→ **Exercise objective**: Would you filter these records and copy every line that has the word "lieu"?

*** Opening Data in this exercise ***

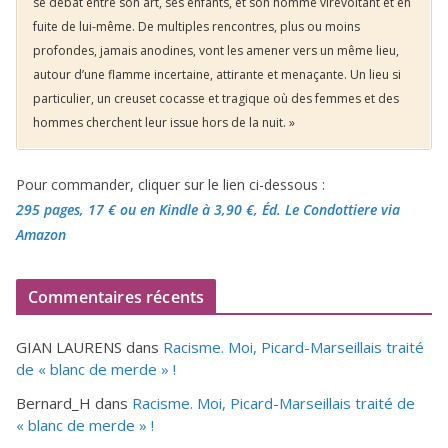
se débat entre son art, ses enfants, et son homme virevoltant et en
fuite de lui-même. De multiples rencontres, plus ou moins
profondes, jamais anodines, vont les amener vers un même lieu,
autour d’une flamme incertaine, attirante et menaçante. Un lieu si
particulier, un creuset cocasse et tragique où des femmes et des
hommes cherchent leur issue hors de la nuit. »
Pour commander, cliquer sur le lien ci-dessous :
295 pages, 17 €
ou en Kindle à 3,90 €
, Éd. Le Condottiere via
Amazon
Commentaires récents
GIAN LAURENS
dans
Racisme. Moi, Picard-Marseillais traité
de « blanc de merde » !
Bernard_H
dans
Racisme. Moi, Picard-Marseillais traité de
« blanc de merde » !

*** Closing Data in this exercise ***

→ **Answer space**:
profondes, jamais anodines, vont les amener vers un même lieu,
autour d’une flamme incertaine, attirante et menaçante. Un lieu si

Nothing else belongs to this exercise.